The Venezuelan coup created the type of ultraviolent spectacle that Trump revels in, but it had little rationale other than providing an advertisement for Trump’s vision of a world of unbridled imperial plunder divided into spheres of influence.

This imperialism is itself destabilizing and worth opposing. If the world is to survive the 21st century’s confrontation with climate change, it’ll need more international cooperation than ever before. Trump’s sphere-of-influence policy, in addition to his reactionary focus on bolstering fossil fuel production, is a direct subversion of any such cooperative future.

Unfortunately, there’s little sign of any serious political challenge to Trump’s project. Republicans are a lost cause. Moreover, while many congressional Democrats have been admirably forthright in attacking Trump’s foreign policy, their leaders, such as Chuck Schumer and Hakeem Jeffries, have been more muted, often focusing on procedural objections such as the need for congressional oversight rather than making a substantive critique. Centrist Democrats are even anonymously arguing that their party should support the capture of Maduro.

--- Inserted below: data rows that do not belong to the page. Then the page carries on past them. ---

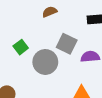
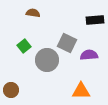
brown semicircle: (50, 12) -> (33, 13), moved, turned 32

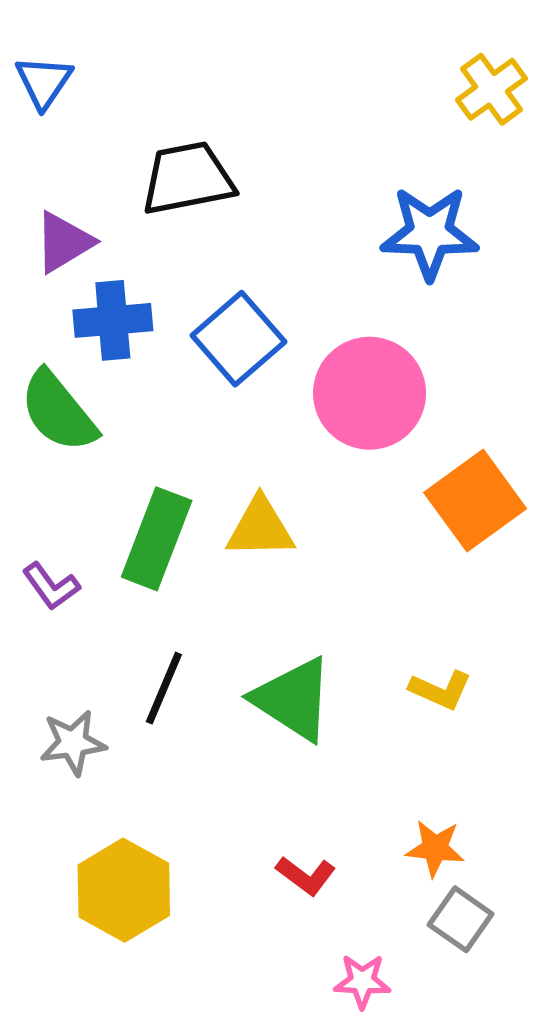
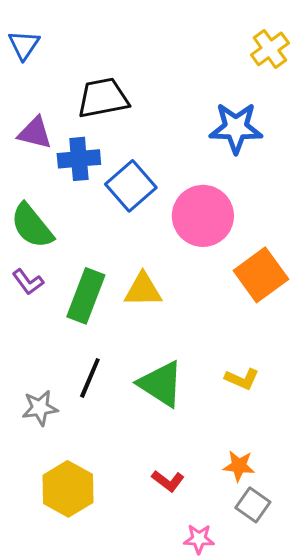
purple triangle: (64, 242) -> (35, 133), turned 45
blue cross: (113, 320) -> (79, 159), moved
purple L-shape: (51, 586) -> (28, 282), moved

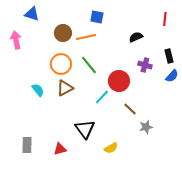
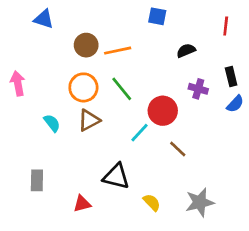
blue square: (97, 17) -> (157, 16), moved
pink arrow: (16, 40) -> (18, 83), moved
gray star: (146, 127) -> (200, 202), moved, size x1.5
black triangle: (85, 129) -> (116, 176), turned -40
gray rectangle: (27, 145) -> (37, 180), moved
yellow semicircle: (111, 148) -> (152, 202), turned -104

European leaders have offered a muted and contradictory response to the coup in Venezuela, mixing condemnation of Maduro as a tyrant with pious expressions of faith in international law. Matt Duss, vice president of the Center for International Policy, warns that “the lame European responses to Trump’s Venezuela war are basically an invitation to just go ahead and take Greenland.”

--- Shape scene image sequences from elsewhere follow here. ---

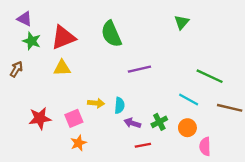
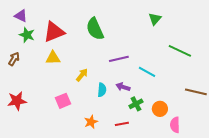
green line: (210, 76) -> (180, 51), moved
cyan line: (189, 100) -> (147, 72), moved
yellow arrow: (96, 103) -> (82, 75), moved, turned -56
red star: (40, 118) -> (17, 101), moved
purple arrow: (132, 123) -> (123, 87), moved
orange star: (78, 143) -> (91, 122), moved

The real check on Trump’s imperialism will come not from existing political elites but from mass protests and organizing, which might in turn help shift elite opinion. According to a YouGov poll, the Venezuelan war is as unpopular as Trump himself and has little support outside the MAGA base. The poll shows that 46 percent of the population oppose the war as against 39 percent who support it, a division that breaks down along partisan lines. These numbers are striking, because US wars are usually most popular at the start. This coup starts with low approval, and is likely to sink lower when it turns out to have paltry benefits other than for the business leaders—including Charles Myers, a major donor to the Democratic Party—salivating at money-making opportunities in a more Trump-compliant Venezuela (although even those business leaders seem reluctant to make the kinds of capital investments that Trump is calling for). Outside the US, there have been mass protests against the kidnapping of Maduro.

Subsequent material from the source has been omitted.